Directions -
Since the pictures are not wanted, reproduce only the rest of the records, exactly as given.

* * * * * * * * *

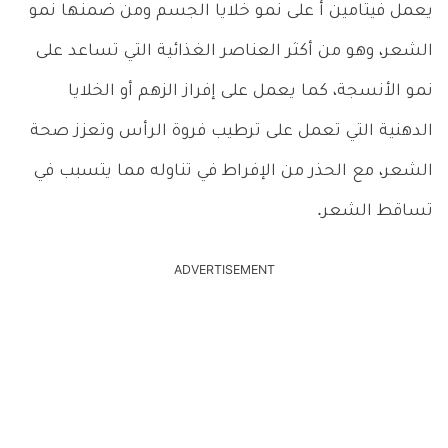
يعمل فيتامين أ على نمو خلايا الجسم ومن ضمنها نمو
الشعر، وهو من أكثر العناصر الغذائية التي تساعد على
نمو الأنسجة، كما يعمل على إفراز الزهم أو الخلايا
الدهنية التي تعمل على ترطيب فروة الرأس وتعزز صحة
الشعر، مع الحذر من الإفراط في تناوله مما يتسبب في
تساقط الشعر.
ADVERTISEMENT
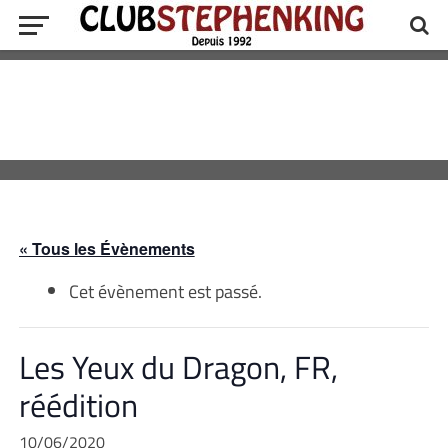
« Tous les Évènements
Cet évènement est passé.
Les Yeux du Dragon, FR,
réédition
10/06/2020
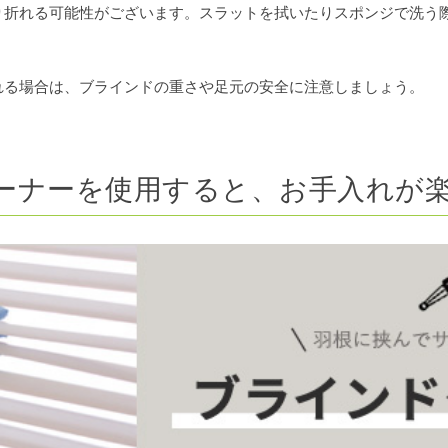
り折れる可能性がございます。スラットを拭いたりスポンジで洗う
れる場合は、ブラインドの重さや足元の安全に注意しましょう。
ーナーを使用すると、お手入れが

* * * * * * * * *

Your response -
يعمل فيتامين أ على نمو خلايا الجسم ومن ضمنها نمو
الشعر، وهو من أكثر العناصر الغذائية التي تساعد على
نمو الأنسجة، كما يعمل على إفراز الزهم أو الخلايا
الدهنية التي تعمل على ترطيب فروة الرأس وتعزز صحة
الشعر، مع الحذر من الإفراط في تناوله مما يتسبب في
تساقط الشعر.
ADVERTISEMENT
« Tous les Évènements
Cet évènement est passé.
Les Yeux du Dragon, FR,
réédition
10/06/2020
り折れる可能性がございます。スラットを拭いたりスポンジで洗う
れる場合は、ブラインドの重さや足元の安全に注意しましょう。
ーナーを使用すると、お手入れが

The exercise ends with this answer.